The quibbles with this work are minor. Perhaps a more accurate description of organized crime, particularly in the contexts canvassed in this book, would be illicit enterprise. One can run an illicit business with few inputs — the stories of the independent alcohol entrepreneurs illustrate that point. Smith makes her arguments in the contexts of relatively far-ranging connections. Also, readers may be left wanting more stories of and details about the women who operated in Chicago’s organized crime networks, but there is nothing more that Smith could have done to flesh out those stories in an honest way. The author stays true to the data she uncovered, and does not embellish; the limitations of the book mirror the limitations Smith faced in collecting archival research. Unlike men, women were not chronicled in the journalistic record, and, by avoiding arrest, women did not generate the criminal records which men generated. These documentary shortcomings have persisted over time, and indicate a need for better recordkeeping as well as a need to ask questions that are relevant to understanding criminal phenomena.

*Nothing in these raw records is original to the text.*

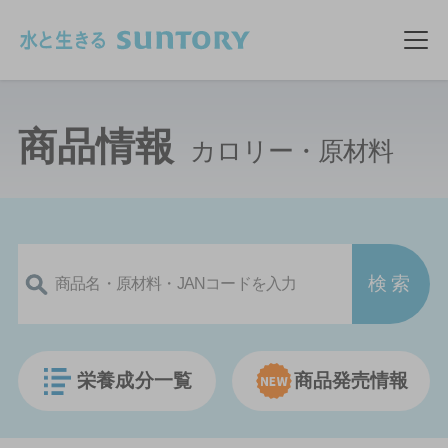
このページの本文へ移動
メ
商品情報
カロリー・原材料
栄養成分一覧
商品発売情報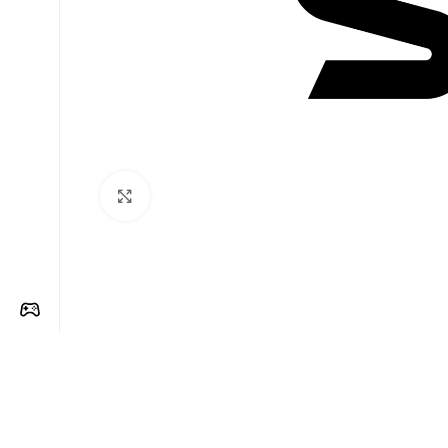
Clique para ampliar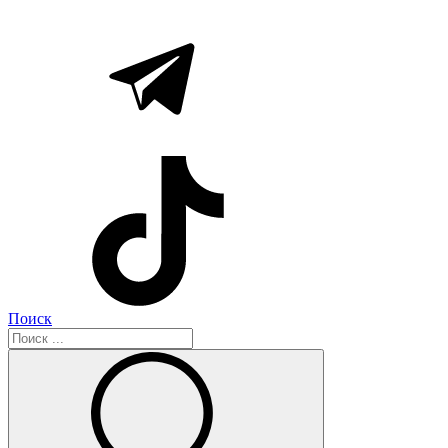
Поиск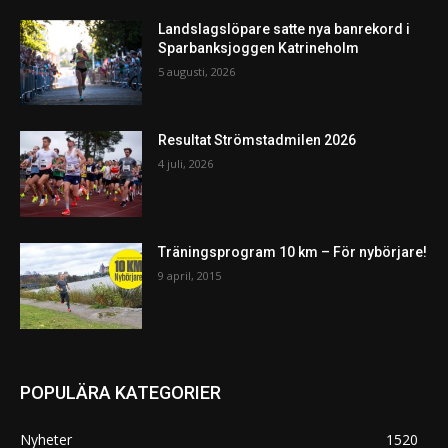
Landslagslöpare satte nya banrekord i
Sparbanksjoggen Katrineholm
5 augusti, 2026
Resultat Strömstadmilen 2026
4 juli, 2026
Träningsprogram 10 km – För nybörjare!
9 april, 2015
POPULÄRA KATEGORIER
Nyheter
1520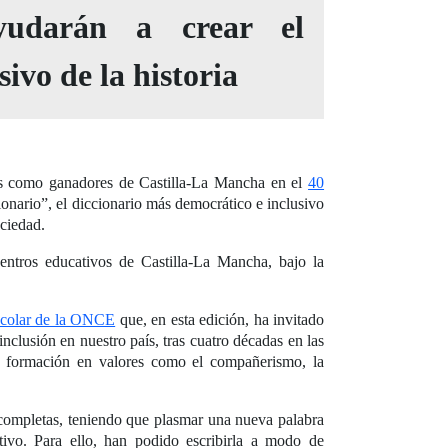
yudarán a crear el
ivo de la historia
s como ganadores de Castilla-La Mancha en el
40
sionario”, el diccionario más democrático e inclusivo
sociedad.
entros educativos de Castilla-La Mancha, bajo la
colar de la ONCE
que, en esta edición, ha invitado
 inclusión en nuestro país, tras cuatro décadas en las
a formación en valores como el compañerismo, la
s completas, teniendo que plasmar una nueva palabra
ativo. Para ello, han podido escribirla a modo de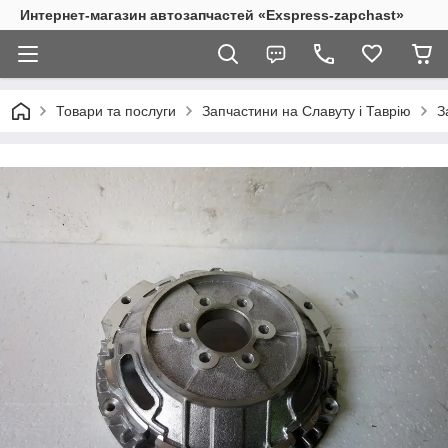
Интернет-магазин автозапчастей «Exspress-zapchast»
Товари та послуги
Запчастини на Славуту і Таврію
З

Ultimately, Syndicate Women’s central mission is to illustrate how analyzing relationships can enhance our understanding of the formation and evolution of organized crime and co-offending. On this count, Chris Smith succeeds, and produces a book that will age well and continue to be useful to students of historical criminology and innovative methods for years to come.

References

Lombardo, Robert M. 2002. “The Black Mafia: African-American organized crime in Chicago 1890–1960.” Crime, law and social change 38 (1):33-65.